Il y a pourtant, semble-t-il, un changement sous la direction de la nouvelle équipe de Hua-Teng : dans le domaine de la politique économique.

C'est d'ailleurs encore avec prudence - est-il besoin de le dire - que cette affirmation peut être avancée. Comme pour tout ce qui touche la Chine populaire le manque d'informations, la fragilité de celles qui nous parviennent, le caractère sybillin et ambigu de toutes les déclarations officielles, qui ne tient certainement pas qu'au fait des difficultés de la traduction, tout cela fait qu'une analyse de la politique chinoise comporte le plus souvent plus de points d'interrogation que de réponses précises aux questions qui peuvent se poser.

Cependant en fonction de ce que l'on sait de la personnalité et de la politique des nouveaux dirigeants, qui ne sont justement pas si nouveaux que cela et ont occupé, pour certains comme Teng, longtemps des postes importants, même si c'est avec des vicissitudes diverses ; en fonction d'un certain nombre de faits et de déclarations rapportées par divers observateurs ; en fonction même des déclarations officielles du dernier congrès, qui se résument pour l'instant à un long communiqué officiel résumant les interventions des grands leaders ; il semble bien qu'une nouvelle politique dans le domaine de l'industrialisation soit proposée. Elle se caractériserait par trois choses essentielles : la volonté de doter la Chine d'une industrie moderne rapidement, l'appel pour cela à la technologie étrangère, la volonté de doter l'armée chinoise d'un armement moderne, ce qui à la fois va de pair avec la création d'une Industrie moderne et exige cette industrie pour ce faire.

Et si c'est bien là la politique de la Chine dans la période qui vient, il s'agit bien alors d'une rupture avec la pratique des quinze ou vingt dernières années, celle remontant à l'année 1960 au moins.

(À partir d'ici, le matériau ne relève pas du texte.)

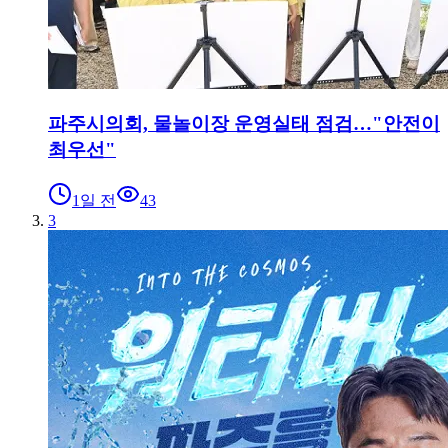
파주시의회, 물놀이장 운영실태 점검…"안전이
최우선"
1일 전
43
3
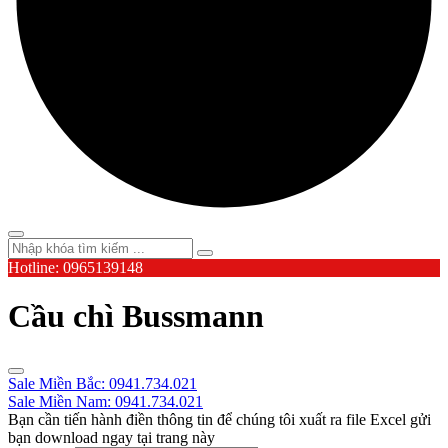
Hotline: 0965139148
Cầu chì Bussmann
Sale Miền Bắc: 0941.734.021
Sale Miền Nam: 0941.734.021
Bạn cần tiến hành điền thông tin để chúng tôi xuất ra file Excel gửi
bạn download ngay tại trang này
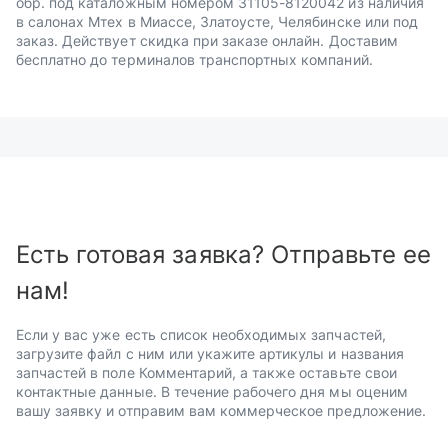
обр. под каталожным номером 31105-8120042 из наличия
в салонах Мтех в Миассе, Златоусте, Челябинске или под
заказ. Действует скидка при заказе онлайн. Доставим
бесплатно до терминалов транспортных компаний.
Есть готовая заявка? Отправьте ее
нам!
Если у вас уже есть список необходимых запчастей,
загрузите файл с ним или укажите артикулы и названия
запчастей в поле Комментарий, а также оставьте свои
контактные данные. В течение рабочего дня мы оценим
вашу заявку и отправим вам коммерческое предложение.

Les deux obstacles : pauvreté et blocus impérialiste

Ce n'est pas, bien sûr, que la modernisation du pays et en particulier son industrialisation n'aient pas été jusqu'ici le but du Parti maoïste. Pour les nationalistes, simplement parés de l'étiquette de communistes que sont les maoïstes, modernisation et industrialisation de la Chine ont toujours été même au contraire un but essentiel, fondamental.

Mais il y a industrialisation et industrialisation. En d'autres termes une politique, ici, se définit par le rythme à laquelle cette industrialisation se fait. Et celui-là, bien sûr, dépend des possibilités et des moyens dont on dispose pour industrialiser.

Dès son avènement, en 1949, le gouvernement maoïste a eu deux énormes obstacles devant ses projets d'industrialisation.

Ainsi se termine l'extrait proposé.